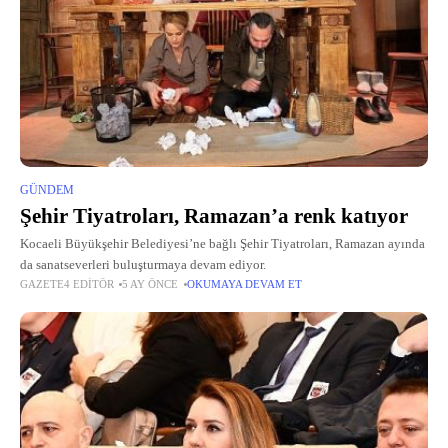
GÜNDEM
Şehir Tiyatroları, Ramazan’a renk katıyor
Kocaeli Büyükşehir Belediyesi’ne bağlı Şehir Tiyatroları, Ramazan ayında
da sanatseverleri buluşturmaya devam ediyor.
GAZETE4 EDITÖR
5 AY ÖNCE
OKUMAYA DEVAM ET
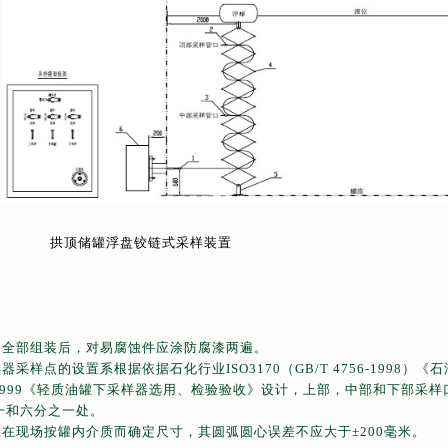
罐浮盘铰链式采样装置
器全部组装后，对易腐蚀件应涂防腐漆两遍。
样器采样点的设置系根据依据石化行业
ISO3170
（
GB/T 4756-1998
）《石
999
《轻质油罐下采样器选用、检验验收》设计，上部，中部和下部采样
一和六分之一处。
应在现场按罐内介质而确定尺寸，其圆弧圆心误差不应大于±
200
毫米。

########

▸ WORK INSTRUCTION: Filter the records, keeping only lines that contain "Şehir", and show those lines.

▸ FINAL ANSWER:
Şehir Tiyatroları, Ramazan’a renk katıyor
Kocaeli Büyükşehir Belediyesi’ne bağlı Şehir Tiyatroları, Ramazan ayında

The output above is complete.